La Comisión promoverá, además, una red europea de verificadores de hechos que facilite el intercambio de experiencias nacionales, programas educativos dirigidos a cultivar el espíritu crítico en las redes (anunciándose una «semana europea de la alfabetización mediática») y medidas de apoyo a los Estados Miembros para fortalecer sus procesos electorales frente a unos ciberataques cada vez más sofisticados. Todo ello en el marco de una estrategia coordinada entre la Unión y los gobiernos de los 28 para rebatir falsas narrativas sobre Europa y proteger el ecosistema europeo de medios de prensa (ese «periodismo despierto capaz de dirigir el interés de las mayorías hacia temas relevantes para la formación de la opinión política», al que apelaba Jürgen Habermas en una entrevista reciente concedida a un medio español).

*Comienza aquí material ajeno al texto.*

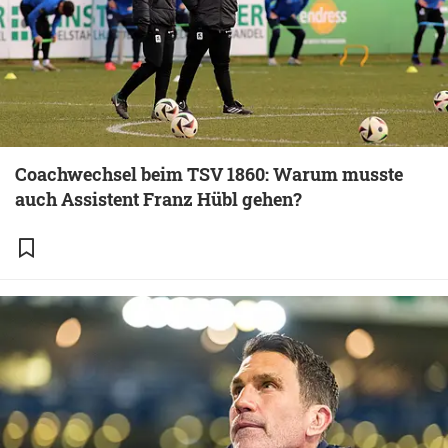
Coachwechsel beim TSV 1860: Warum musste
auch Assistent Franz Hübl gehen?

Europa se posiciona así frente a las «fake news» y se da de margen hasta diciembre de 2018 para decidir si la autorregulación es suficiente. Entretanto, la contienda contra la desinformación debe librarse también desde la sociedad civil: es nuestra responsabilidad como ciudadanos ejercer la libertad de expresión con audacia para contrarrestar el poder expansivo de la mentira –tantas veces prestigiado por modas o corrientes de opinión–, y abordar con escepticismo los juicios sumarísimos a la democracia representativa. Porque, como advirtió Edgar Allan Poe, la manipulación de la realidad para halagar al público o reforzar sus prejuicios resulta mucho más eficaz que informar con rigor sobre una actualidad a menudo compleja y vidriosa. Bajo ese prisma, la lucha contra la posverdad es sólo un flanco más en la batalla cotidiana por la democracia en Europa. Decía Ovidio que la ley está para que el poderoso no lo pueda todo. Veintiún siglos después de Ovidio, casi dos después de Poe y tras dos guerras mundiales, los europeos hemos aprendido que más allá de la ley y de la democracia sólo hay una certeza posible: la verdad deshonrosa de los totalitarismos. A todos nos concierne evitar que la historia se repita.